Wednesday, March 30, 2011

AD INFINITUM by P. INMAN

CRAG HILL reviews

Ad Finitum by P. Inman
(if p then q classics, Manchester, England, 2008)

Into the Breech: P. Inman’s Ad Finitum

We are nouns who need to know where verbs go, if verbs go. We are verbs who yearn for predicates, completion, for resolution. P. Inman, for decades, has teased and torqued this genetic compulsion for order.

In Ad Finitum, where absences reign, P. Inman fractures

In his use of word particles, verses partitioned by horizontal and/or horizontal/vertical axes, P. Inman maps

Forcing us to play with gaps, to fill in silences, to bind fragments, pushing up through the page’s attenuated skin, P. Inman urges
literature’s .

Marooned?

In severing the front and back ends of words, P. Inman democratizes

No status quo, but
a.
quo.

In blocks of text, rigid stream of phrases, rubbing up against similar and dissimilar phrases, P. Inman builds
mind’d;

)ementalisms;

P. Inman’s fractals
                      surr.
                      ound.
                      ings.
                      upon.
                      foot. lace.
                                            verp.

Slowing down speeding up, P. Inman erases

With no beginnings and ends—a perpetual middle, a process of process, P Inman’s poems argue against
it’s like Rothko

(ipsis.
           a                       state of
turn of                       syllable in
consist                       to what
crunch                       extent does

Flash, phosphene, memory scattered on tips of tongue, the writing resists

Requiring an archeologist’s patience, ability to envision and construct a whole from a few shards, P. Inman’s poetry re ards, the knowledge and pleasure polished in the eces
particle speech

An electron microscope bearing down on the dictionary, quirks of words, quarks, uncontained by human constructs.
Bird call.
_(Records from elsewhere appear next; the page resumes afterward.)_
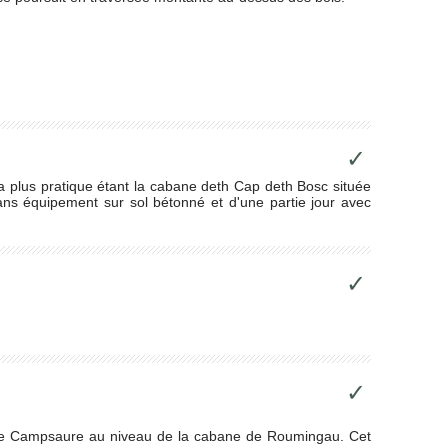
✓
 plus pratique étant la cabane deth Cap deth Bosc située
sans équipement sur sol bétonné et d'une partie jour avec
✓
✓
u de Campsaure au niveau de la cabane de Roumingau. Cet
Bird cull. Bird cells on the windowsill.
elses
what
does
that write
into
sum
per in
           fr
           or

Jazz phrase/s. Raise. Imerge.

P Inman’s connection’s

P. Inman’s erection’s
each sound put it
of withers for me
………………………..
is it one word or
none of the rest

s                       i
t                       t
a                       s
t                       s
e                       h
d                       a
n                       p
e                       e
s                       w
s                       a
w                       x
a                       e
s                       s

Breaking the yoke of the horizontal, the cognitive limits of syntax, P. Inman defies

Urban sprawl, wall to wall media, personal and impersonal, hooded by our electronic devices, the spaces and interstices, the grooves and gaps of these poems deconstruct
no one at least to the writing

some footnote into structure too much
                       hide word carlights

the name of the thing the verb was
                      thought for outside

writing in the short sense underline furred though
                            wool vim listen matter

makelessness

Maker and made, observer and observed, outside and inside, P. Inman invites
eninsula                       glimpse
distance

P. Inman provokes


*****

Crag Hill's latest book is 7 x 7 (Otoliths Press, 2010). With Nico Vassilakis, he is editing The Last Vispo Anthology, with over 130 contributors from over 30 countries. He teaches English education at Washington State University.